Thursday, January 5, 2012

Traffic Crash, Bankruptcy, and Who Pays


So, you are in a traffic crash. Of course, as soon as you see one of those 800-ASK-???? adds, everyone that thinks the other person is at fault becomes injured. They call their local attorney, instead of an 800 number, and get signed up.

Well, how about the person that is at fault. It could very easily be someone that is having financial difficulties anyway. In fact, it could be you. So, if you file bankruptcy, will you still have to pay the other driver you injured? This questions should more appropriately be rephrased to ask if you file bankruptcy, will the injured party still be able to collect? While these questions look very similar, there actually is an important distinction I will hopefully make clear by the time you finish reading this blog.

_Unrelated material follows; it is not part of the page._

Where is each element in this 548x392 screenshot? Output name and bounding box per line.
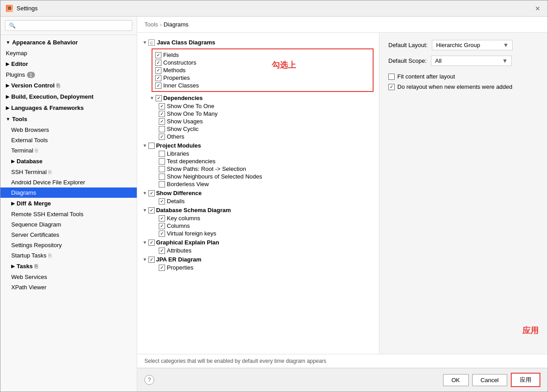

First, we should look at the cause of the wreck. If you were impaired at the time of the crash, you may not be able to discharge this debt. According to the bankruptcy code, you will not discharge a debt “for willful and malicious injury by the debtor to another entity or to the property of another entity” (11 USC 523(a)(6)). So, if you were partaking in some recreational activities causing you to become impaired at the time of the crash, you could very well fall under this exception to the dischargeability of the debt.

Now, lets look at what happens if the debt is actually discharged. After you file the bankruptcy, you can expect the Plaintiff, or injured party, to hire an attorney and file a motion for relief from automatic stay. What the heck does this mean? It, for the most part, is the injured party, through their attorney, asking the bankruptcy court to allow him or her to proceed in state court outside of bankruptcy. If the relief is granted by the court, the order will generally limit the injured party to being able to proceed, but not collect directly from you, the debtor. They are limited to collecting from third parties, such as insurance companies.

So, if you file bankruptcy, an injured party may still be able to collect, but if you receive a discharge, the injured party may be limited to being able to collect from your insurance company.